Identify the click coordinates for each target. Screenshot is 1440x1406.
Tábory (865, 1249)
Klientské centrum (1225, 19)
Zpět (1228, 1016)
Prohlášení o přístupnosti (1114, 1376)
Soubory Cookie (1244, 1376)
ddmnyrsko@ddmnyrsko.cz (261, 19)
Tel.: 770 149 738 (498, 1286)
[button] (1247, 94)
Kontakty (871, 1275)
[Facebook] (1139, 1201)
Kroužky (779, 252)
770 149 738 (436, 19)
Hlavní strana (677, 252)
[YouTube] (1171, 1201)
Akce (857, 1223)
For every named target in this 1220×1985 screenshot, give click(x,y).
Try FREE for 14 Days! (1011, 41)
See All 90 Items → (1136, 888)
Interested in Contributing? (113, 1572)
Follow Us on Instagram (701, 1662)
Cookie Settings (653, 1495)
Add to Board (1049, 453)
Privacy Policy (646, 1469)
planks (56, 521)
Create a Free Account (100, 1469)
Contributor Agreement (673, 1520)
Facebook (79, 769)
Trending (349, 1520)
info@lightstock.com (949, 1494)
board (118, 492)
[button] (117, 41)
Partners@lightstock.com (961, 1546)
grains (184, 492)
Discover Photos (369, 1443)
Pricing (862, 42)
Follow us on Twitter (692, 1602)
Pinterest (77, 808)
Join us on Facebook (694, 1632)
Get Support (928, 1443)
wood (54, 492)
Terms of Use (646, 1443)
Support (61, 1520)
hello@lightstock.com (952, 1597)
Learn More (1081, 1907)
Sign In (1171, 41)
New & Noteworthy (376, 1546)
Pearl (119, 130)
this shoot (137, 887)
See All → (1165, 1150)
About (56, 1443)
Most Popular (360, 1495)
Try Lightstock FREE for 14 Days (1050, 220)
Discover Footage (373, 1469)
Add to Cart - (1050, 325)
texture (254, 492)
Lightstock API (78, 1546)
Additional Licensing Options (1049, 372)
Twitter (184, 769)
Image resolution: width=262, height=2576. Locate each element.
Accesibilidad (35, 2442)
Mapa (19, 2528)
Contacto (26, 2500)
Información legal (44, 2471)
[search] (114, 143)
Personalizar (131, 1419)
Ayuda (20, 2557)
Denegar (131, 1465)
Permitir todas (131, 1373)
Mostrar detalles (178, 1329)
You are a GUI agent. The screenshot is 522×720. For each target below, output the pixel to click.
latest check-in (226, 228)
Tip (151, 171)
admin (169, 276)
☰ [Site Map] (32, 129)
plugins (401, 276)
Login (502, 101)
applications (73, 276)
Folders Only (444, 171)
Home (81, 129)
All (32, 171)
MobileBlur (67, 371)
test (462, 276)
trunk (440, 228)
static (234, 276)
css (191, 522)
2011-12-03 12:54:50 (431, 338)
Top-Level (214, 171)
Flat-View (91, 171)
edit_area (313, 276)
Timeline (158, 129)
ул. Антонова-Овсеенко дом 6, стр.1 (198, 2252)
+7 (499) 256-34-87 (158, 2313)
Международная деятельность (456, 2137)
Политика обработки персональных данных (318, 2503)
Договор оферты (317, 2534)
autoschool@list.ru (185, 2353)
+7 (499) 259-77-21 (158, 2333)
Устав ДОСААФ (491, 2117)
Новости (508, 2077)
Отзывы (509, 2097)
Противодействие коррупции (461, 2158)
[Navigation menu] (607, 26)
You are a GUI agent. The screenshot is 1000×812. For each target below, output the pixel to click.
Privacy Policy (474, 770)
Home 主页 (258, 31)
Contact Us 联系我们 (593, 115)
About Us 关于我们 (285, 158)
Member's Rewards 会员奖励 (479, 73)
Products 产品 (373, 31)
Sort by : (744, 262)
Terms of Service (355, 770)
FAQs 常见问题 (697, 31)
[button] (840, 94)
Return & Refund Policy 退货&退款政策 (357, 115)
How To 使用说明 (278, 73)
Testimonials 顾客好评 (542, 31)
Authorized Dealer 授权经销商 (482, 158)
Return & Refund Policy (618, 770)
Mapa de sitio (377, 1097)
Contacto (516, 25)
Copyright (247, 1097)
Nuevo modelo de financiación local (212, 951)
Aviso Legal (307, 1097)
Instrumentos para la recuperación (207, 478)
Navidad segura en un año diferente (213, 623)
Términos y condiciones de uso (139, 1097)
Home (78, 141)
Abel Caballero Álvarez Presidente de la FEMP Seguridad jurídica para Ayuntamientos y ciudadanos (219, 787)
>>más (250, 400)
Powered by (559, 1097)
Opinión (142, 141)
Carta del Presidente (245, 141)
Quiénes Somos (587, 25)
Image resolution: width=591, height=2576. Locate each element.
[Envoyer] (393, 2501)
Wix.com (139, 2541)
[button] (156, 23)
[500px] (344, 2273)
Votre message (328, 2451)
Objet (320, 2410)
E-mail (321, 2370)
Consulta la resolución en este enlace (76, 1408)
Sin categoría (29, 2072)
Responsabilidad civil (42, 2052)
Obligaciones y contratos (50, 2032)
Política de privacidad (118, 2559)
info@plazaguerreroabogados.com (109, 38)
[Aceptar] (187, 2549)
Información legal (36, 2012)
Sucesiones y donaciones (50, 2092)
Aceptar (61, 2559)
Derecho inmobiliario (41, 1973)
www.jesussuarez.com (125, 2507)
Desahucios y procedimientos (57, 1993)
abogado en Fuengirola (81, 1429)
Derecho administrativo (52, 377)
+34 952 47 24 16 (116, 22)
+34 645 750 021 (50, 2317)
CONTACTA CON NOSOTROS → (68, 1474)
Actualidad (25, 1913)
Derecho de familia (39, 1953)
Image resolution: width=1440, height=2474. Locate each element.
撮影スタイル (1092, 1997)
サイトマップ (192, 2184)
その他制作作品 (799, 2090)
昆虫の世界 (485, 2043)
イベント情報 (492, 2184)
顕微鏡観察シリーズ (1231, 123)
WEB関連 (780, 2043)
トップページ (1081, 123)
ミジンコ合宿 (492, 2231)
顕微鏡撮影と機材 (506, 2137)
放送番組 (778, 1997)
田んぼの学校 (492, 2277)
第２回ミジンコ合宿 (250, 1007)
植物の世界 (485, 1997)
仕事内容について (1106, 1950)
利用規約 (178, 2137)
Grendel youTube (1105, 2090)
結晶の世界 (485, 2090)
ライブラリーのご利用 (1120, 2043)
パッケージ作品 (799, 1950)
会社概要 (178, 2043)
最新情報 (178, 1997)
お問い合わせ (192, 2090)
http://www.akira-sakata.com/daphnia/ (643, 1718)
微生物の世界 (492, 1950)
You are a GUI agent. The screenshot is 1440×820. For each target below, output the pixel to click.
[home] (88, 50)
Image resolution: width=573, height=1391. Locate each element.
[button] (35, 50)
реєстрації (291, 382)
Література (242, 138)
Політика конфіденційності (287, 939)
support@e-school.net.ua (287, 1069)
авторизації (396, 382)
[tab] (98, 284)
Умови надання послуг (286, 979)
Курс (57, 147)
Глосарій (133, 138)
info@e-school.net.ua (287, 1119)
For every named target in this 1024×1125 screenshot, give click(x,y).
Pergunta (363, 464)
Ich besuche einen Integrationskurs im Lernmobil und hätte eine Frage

= = = = = = =

§ **Problem**:
Across the records, how many lines contain "width"? Only the number should be given.

§ **Result of the task**:
4